Provided information:
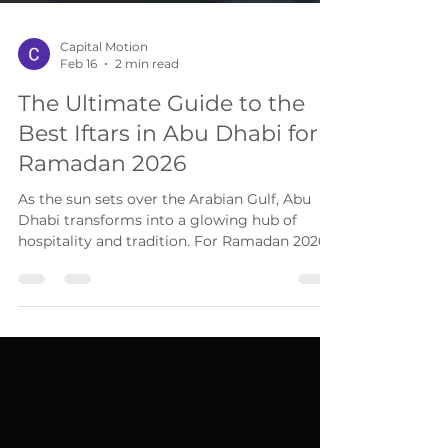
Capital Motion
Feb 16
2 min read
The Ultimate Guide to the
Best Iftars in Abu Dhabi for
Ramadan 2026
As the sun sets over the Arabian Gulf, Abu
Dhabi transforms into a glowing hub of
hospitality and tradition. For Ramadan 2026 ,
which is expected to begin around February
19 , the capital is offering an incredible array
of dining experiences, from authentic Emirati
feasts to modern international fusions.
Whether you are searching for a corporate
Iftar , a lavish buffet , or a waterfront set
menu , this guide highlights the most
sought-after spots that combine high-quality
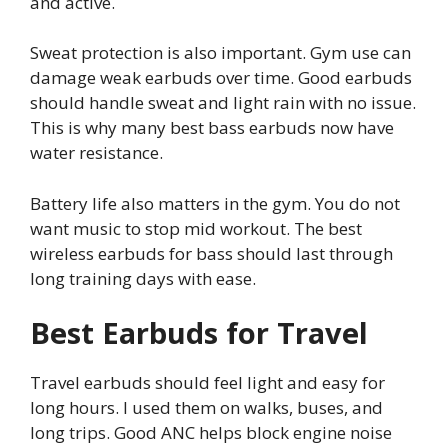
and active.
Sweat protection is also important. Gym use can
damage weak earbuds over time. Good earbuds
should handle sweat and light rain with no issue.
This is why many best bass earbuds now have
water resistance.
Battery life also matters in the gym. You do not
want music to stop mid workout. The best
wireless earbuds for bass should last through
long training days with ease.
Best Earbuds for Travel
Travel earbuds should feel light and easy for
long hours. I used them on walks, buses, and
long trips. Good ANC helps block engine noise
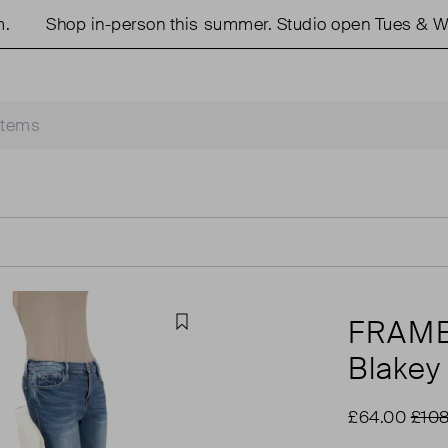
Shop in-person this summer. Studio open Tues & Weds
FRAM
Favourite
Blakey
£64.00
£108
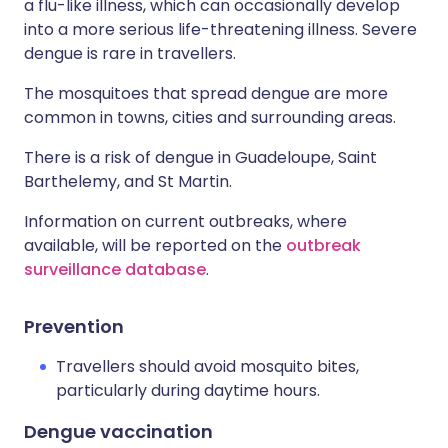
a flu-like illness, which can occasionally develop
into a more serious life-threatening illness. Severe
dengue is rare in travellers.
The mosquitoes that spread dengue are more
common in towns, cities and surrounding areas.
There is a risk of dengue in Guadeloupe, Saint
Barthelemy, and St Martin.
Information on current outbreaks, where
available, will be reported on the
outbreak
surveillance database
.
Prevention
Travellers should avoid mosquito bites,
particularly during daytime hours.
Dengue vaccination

Exercise requirements: Copy the lines above exactly. Start with the line containing "want music to stop mid workout. The best", end with the line containing "long hours. I used them on walks, buses, and", and include both.

Solution to this task:
want music to stop mid workout. The best
wireless earbuds for bass should last through
long training days with ease.
Best Earbuds for Travel
Travel earbuds should feel light and easy for
long hours. I used them on walks, buses, and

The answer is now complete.